Chacun contribuera à le stimuler et à le guider vers de nouvelles formes, de nouvelles atmosphères, le regénérant automatiquement. Il ne cessera d'imaginer des balades romantiques, des promenades existentielles, des rapports amoureux entre les amis, des rapports amicaux entre les amoureux; il racontera des histoires d'amour impossibles ou refusées, déclarées ou hésitantes. Cet univers sans misère et sans horreur, à l'aspect cocooning, mais jamais solitaire, a son revers : le désespoir des uns, le malheur des autres, et finalement une angoisse de la vie, la peur de passer à côté de quelque chose d'important... Comme peu l'ont fait, Sautet mariait à merveille l'intimité et la froideur, la générosité et la distance, la finesse et la volupté. Il était lui-même loin des honneurs, du tapage médiatique, des paillettes des Festivals. Son nom était une signature, un label de qualité, de chic.
Fidèle ami et artiste modeste, le timide Sautet était un touche à tout discret : un "ressemeleur de scénario" (dixit Truffaut), un réalisateur de spots de pub (jamais diffusés), un président de la SACD, un critique de musique, ... Il aimait s'amuser, et le cinéma lui paraissait ludique. Il aimait donner, ce qui l'obligea à toujours vouloir être divertissant pour que le public l'apprécie.

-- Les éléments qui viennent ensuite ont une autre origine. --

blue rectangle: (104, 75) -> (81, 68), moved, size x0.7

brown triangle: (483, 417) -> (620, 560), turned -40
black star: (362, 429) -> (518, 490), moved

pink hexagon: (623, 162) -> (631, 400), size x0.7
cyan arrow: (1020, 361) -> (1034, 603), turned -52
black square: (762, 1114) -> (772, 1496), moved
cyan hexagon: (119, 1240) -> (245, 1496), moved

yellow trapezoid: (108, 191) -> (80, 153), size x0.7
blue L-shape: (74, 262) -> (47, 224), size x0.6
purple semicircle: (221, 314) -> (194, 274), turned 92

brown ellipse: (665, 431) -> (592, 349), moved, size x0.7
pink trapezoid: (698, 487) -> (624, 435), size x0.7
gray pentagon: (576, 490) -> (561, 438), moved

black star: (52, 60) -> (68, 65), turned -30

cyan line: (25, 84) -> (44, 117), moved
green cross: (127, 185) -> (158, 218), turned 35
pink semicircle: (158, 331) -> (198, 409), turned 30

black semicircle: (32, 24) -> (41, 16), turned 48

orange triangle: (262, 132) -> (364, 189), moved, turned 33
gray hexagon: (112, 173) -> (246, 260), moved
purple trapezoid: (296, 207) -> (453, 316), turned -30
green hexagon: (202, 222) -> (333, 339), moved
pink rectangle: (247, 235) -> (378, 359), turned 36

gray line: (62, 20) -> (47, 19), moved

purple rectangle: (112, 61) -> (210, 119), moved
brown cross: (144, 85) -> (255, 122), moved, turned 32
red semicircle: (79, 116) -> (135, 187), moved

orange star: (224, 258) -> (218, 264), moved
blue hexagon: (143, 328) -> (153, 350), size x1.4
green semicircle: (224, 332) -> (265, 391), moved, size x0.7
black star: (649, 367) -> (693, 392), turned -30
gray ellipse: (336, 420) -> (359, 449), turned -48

Aujourd'hui, il fait des émules. D'autres reprennent son flambeau. Beraucoup même le revendique. D'autres observent, différemment cette dégradation morale, cet amour des gens, ce goût des autres, avec le même amour du scénario : Jaoui, Tavernier, Deville, Klapisch, Esposito... Et si d'autres accusent ce formalisme un peu académique, ces partitions trop bien écrites, ces contextes un peu démodés, on ne peut que reconnaître l'universalité de son propos et l'harmonie des sentiments. Bref une certaine magie offerte par le cinéma.